<<<<
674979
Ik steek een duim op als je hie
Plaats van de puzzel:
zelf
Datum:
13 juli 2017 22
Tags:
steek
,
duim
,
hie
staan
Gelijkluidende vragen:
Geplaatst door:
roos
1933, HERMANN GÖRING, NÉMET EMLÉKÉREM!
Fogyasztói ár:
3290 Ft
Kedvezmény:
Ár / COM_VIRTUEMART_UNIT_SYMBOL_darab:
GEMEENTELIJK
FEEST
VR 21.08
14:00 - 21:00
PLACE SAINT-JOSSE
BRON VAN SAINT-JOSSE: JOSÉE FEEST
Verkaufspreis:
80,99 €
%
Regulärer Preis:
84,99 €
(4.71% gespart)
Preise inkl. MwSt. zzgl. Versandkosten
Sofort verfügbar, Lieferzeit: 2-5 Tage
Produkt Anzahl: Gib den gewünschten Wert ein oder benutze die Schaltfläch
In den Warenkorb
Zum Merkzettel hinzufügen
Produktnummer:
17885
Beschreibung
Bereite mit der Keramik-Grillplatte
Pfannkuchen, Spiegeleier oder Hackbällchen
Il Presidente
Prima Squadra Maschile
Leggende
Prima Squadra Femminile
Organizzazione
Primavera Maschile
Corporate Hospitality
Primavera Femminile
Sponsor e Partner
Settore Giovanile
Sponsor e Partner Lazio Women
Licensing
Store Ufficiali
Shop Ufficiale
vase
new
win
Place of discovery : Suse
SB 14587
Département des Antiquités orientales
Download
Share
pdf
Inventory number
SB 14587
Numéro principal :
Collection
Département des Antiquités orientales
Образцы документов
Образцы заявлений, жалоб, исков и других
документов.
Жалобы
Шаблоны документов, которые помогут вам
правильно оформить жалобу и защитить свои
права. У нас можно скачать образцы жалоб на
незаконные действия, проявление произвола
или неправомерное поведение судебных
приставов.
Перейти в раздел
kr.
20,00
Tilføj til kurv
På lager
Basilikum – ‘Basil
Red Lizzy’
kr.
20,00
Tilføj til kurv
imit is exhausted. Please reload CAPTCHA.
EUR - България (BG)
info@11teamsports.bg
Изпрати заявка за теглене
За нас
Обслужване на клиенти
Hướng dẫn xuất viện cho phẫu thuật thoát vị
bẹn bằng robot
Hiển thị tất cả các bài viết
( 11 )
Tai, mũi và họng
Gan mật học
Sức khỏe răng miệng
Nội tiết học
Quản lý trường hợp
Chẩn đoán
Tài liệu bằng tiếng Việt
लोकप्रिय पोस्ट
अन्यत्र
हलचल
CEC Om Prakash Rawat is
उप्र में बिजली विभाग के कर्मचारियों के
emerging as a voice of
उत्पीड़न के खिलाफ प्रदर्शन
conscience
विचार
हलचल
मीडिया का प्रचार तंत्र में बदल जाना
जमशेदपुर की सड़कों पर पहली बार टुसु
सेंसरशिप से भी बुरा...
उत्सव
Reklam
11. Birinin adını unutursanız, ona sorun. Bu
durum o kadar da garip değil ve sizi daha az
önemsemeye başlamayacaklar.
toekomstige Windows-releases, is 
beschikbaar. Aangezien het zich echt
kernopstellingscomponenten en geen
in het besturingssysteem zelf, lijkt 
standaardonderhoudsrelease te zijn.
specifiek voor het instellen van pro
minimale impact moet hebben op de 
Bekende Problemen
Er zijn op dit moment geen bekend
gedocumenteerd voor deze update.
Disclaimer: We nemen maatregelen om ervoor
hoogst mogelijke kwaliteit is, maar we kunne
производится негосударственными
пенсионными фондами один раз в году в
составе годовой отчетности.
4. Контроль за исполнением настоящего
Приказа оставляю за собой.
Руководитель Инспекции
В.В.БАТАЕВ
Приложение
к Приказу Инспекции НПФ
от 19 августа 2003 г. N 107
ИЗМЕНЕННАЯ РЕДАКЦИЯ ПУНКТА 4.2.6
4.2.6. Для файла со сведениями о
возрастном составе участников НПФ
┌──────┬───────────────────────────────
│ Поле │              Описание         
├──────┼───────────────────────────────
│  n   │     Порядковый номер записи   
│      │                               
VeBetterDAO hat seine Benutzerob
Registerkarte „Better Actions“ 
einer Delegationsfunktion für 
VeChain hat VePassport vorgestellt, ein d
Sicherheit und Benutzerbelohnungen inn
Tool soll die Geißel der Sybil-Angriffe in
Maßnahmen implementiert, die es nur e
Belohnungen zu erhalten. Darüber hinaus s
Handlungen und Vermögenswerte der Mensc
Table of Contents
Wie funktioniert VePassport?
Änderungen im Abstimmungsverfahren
>>>>
*WORK TO COMPLETE:* Give back all the data exactly as it was written.

*RESPONSE TO THIS TASK:*
674979
Ik steek een duim op als je hie
Plaats van de puzzel:
zelf
Datum:
13 juli 2017 22
Tags:
steek
,
duim
,
hie
staan
Gelijkluidende vragen:
Geplaatst door:
roos
1933, HERMANN GÖRING, NÉMET EMLÉKÉREM!
Fogyasztói ár:
3290 Ft
Kedvezmény:
Ár / COM_VIRTUEMART_UNIT_SYMBOL_darab:
GEMEENTELIJK
FEEST
VR 21.08
14:00 - 21:00
PLACE SAINT-JOSSE
BRON VAN SAINT-JOSSE: JOSÉE FEEST
Verkaufspreis:
80,99 €
%
Regulärer Preis:
84,99 €
(4.71% gespart)
Preise inkl. MwSt. zzgl. Versandkosten
Sofort verfügbar, Lieferzeit: 2-5 Tage
Produkt Anzahl: Gib den gewünschten Wert ein oder benutze die Schaltfläch
In den Warenkorb
Zum Merkzettel hinzufügen
Produktnummer:
17885
Beschreibung
Bereite mit der Keramik-Grillplatte
Pfannkuchen, Spiegeleier oder Hackbällchen
Il Presidente
Prima Squadra Maschile
Leggende
Prima Squadra Femminile
Organizzazione
Primavera Maschile
Corporate Hospitality
Primavera Femminile
Sponsor e Partner
Settore Giovanile
Sponsor e Partner Lazio Women
Licensing
Store Ufficiali
Shop Ufficiale
vase
new
win
Place of discovery : Suse
SB 14587
Département des Antiquités orientales
Download
Share
pdf
Inventory number
SB 14587
Numéro principal :
Collection
Département des Antiquités orientales
Образцы документов
Образцы заявлений, жалоб, исков и других
документов.
Жалобы
Шаблоны документов, которые помогут вам
правильно оформить жалобу и защитить свои
права. У нас можно скачать образцы жалоб на
незаконные действия, проявление произвола
или неправомерное поведение судебных
приставов.
Перейти в раздел
kr.
20,00
Tilføj til kurv
På lager
Basilikum – ‘Basil
Red Lizzy’
kr.
20,00
Tilføj til kurv
imit is exhausted. Please reload CAPTCHA.
EUR - България (BG)
info@11teamsports.bg
Изпрати заявка за теглене
За нас
Обслужване на клиенти
Hướng dẫn xuất viện cho phẫu thuật thoát vị
bẹn bằng robot
Hiển thị tất cả các bài viết
( 11 )
Tai, mũi và họng
Gan mật học
Sức khỏe răng miệng
Nội tiết học
Quản lý trường hợp
Chẩn đoán
Tài liệu bằng tiếng Việt
लोकप्रिय पोस्ट
अन्यत्र
हलचल
CEC Om Prakash Rawat is
उप्र में बिजली विभाग के कर्मचारियों के
emerging as a voice of
उत्पीड़न के खिलाफ प्रदर्शन
conscience
विचार
हलचल
मीडिया का प्रचार तंत्र में बदल जाना
जमशेदपुर की सड़कों पर पहली बार टुसु
सेंसरशिप से भी बुरा...
उत्सव
Reklam
11. Birinin adını unutursanız, ona sorun. Bu
durum o kadar da garip değil ve sizi daha az
önemsemeye başlamayacaklar.
toekomstige Windows-releases, is 
beschikbaar. Aangezien het zich echt
kernopstellingscomponenten en geen
in het besturingssysteem zelf, lijkt 
standaardonderhoudsrelease te zijn.
specifiek voor het instellen van pro
minimale impact moet hebben op de 
Bekende Problemen
Er zijn op dit moment geen bekend
gedocumenteerd voor deze update.
Disclaimer: We nemen maatregelen om ervoor
hoogst mogelijke kwaliteit is, maar we kunne
производится негосударственными
пенсионными фондами один раз в году в
составе годовой отчетности.
4. Контроль за исполнением настоящего
Приказа оставляю за собой.
Руководитель Инспекции
В.В.БАТАЕВ
Приложение
к Приказу Инспекции НПФ
от 19 августа 2003 г. N 107
ИЗМЕНЕННАЯ РЕДАКЦИЯ ПУНКТА 4.2.6
4.2.6. Для файла со сведениями о
возрастном составе участников НПФ
┌──────┬───────────────────────────────
│ Поле │              Описание         
├──────┼───────────────────────────────
│  n   │     Порядковый номер записи   
│      │                               
VeBetterDAO hat seine Benutzerob
Registerkarte „Better Actions“ 
einer Delegationsfunktion für 
VeChain hat VePassport vorgestellt, ein d
Sicherheit und Benutzerbelohnungen inn
Tool soll die Geißel der Sybil-Angriffe in
Maßnahmen implementiert, die es nur e
Belohnungen zu erhalten. Darüber hinaus s
Handlungen und Vermögenswerte der Mensc
Table of Contents
Wie funktioniert VePassport?
Änderungen im Abstimmungsverfahren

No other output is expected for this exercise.